In that FR action, after 17 hearings that spanned about 2 years, “leave to proceed” was refused by a 3-Judge Bench of the Supreme Court comprising Justice K. Sripavan, (later Chief Justice), Justice R. Marasinghe and Justice S. De Abrew in September 2014 with the order that, “Considering the totality of the circumstances, it is neither possible nor desirable to hold that the Members of the Monetary Board in taking a decision to invest in Greece Bonds, have acted arbitrarily, unreasonably and in a fraudulent manner.”

 Refer SC Judgement of 18.09.2014 in the website of the Supreme Court at: http://www.supremecourt.lk/images/documents/scfr_application_457_2012.pdf

In the light of such a clear and unambiguous decision of the Supreme Court, it is shocking to see some politicians and their followers attempting to maintain the canard that there has been a fraud in relation to the investment in the Greece bonds. In this connection, a few extracts from the Supreme Court decision may also be significant to understand the context.  

 “The Auditor General …has stated though the Central Bank had incurred a loss from the investment in Greece Government Bonds, it has earned a total net profit of US$ 430.2 million on International Reserve Management during the year 2011…. 

 “The investment in Greece Bonds and its trade forms part of the risk management strategy. If all investments are maintained as risk free investments the return would be negligible. The Central Bank therefore has to select a mix of low risk and risk bearing investments expecting a reasonably high return.

 “The decision to invest in such Bonds was based on the trade-off between different risks faced and the Central Bank’s tolerance for higher risk on a very small part of its portfolio…

 “Investing in high yielding sovereign paper is an integral part of fund management of many funds in the world and the Central Bank too had followed a similar practice in investing a tolerable proportion of its resources (0.6%) in Greece Government Bonds.” 

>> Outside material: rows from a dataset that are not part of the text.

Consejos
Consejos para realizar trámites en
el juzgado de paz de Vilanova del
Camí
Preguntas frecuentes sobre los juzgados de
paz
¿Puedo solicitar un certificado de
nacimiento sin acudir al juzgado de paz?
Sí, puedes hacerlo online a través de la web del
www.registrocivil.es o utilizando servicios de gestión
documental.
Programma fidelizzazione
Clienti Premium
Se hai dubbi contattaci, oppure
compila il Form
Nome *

From the above Supreme Court decision, it would be patently clear that the accusations by the various politicians and their followers are only designed to tarnish my reputation and that of the senior officials of the Central Bank. Unfortunately, those efforts seem to have intensified in recent times because some of the current government politicians have been caught red-handed in scams which have caused losses amounting to hundreds of billions of rupees to our country. 

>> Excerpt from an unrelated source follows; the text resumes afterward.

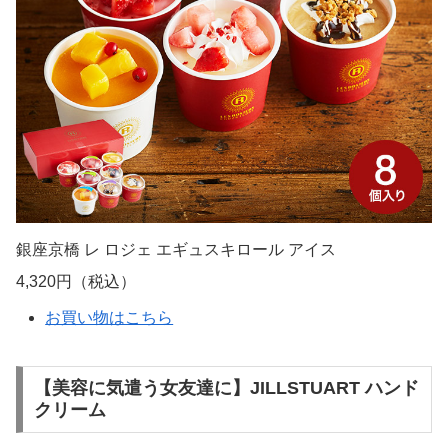
銀座京橋 レ ロジェ エギュスキロール アイス
4,320円（税込）
お買い物はこちら
【美容に気遣う女友達に】JILLSTUART ハンド
クリーム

It is also relevant to reiterate that the Central Bank made its highest ever profit from International Reserve Management in the year 2011 amounting to US$430.2 million, even after setting off the loss arising from the investment in Greek Bonds. As a percentage, this profit represented a yield of 6.6% on the average International Reserve. In comparison, in the years 2015 and 2016, the profits from International Reserve Management has crashed to just US$111 million and US$53 million respectively, which represented return of a mere 1.5% and 1.1% on the average International Reserves in the respective years. 

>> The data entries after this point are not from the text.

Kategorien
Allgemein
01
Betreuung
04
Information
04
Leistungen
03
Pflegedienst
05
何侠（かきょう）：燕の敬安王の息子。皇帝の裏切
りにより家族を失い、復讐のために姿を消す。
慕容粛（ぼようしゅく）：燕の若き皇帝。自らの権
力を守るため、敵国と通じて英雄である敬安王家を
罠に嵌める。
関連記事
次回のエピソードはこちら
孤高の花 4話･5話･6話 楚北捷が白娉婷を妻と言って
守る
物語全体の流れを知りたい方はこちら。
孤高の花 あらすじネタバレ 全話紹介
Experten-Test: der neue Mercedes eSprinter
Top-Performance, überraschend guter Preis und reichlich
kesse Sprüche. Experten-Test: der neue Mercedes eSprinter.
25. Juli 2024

Further, it is also to be noted that in April 2011, when the Central Bank invested in the Greece Bonds, the international credit rating of Greece was BB+ which was 3 notches higher than Sri Lanka’s current rating of B+ (negative). Accordingly, If any criticism is levelled by any person with regard to the Central Bank’s investment in Greece Bonds, those persons would also need to acknowledge that an investment today in the Sri Lankan Government Securities (namely, Treasury Bills, Treasury Bonds, Development Bonds, and International Sovereign Bonds), poses a much higher credit risk than that faced by investors who invested in Greece Bonds in April 2011.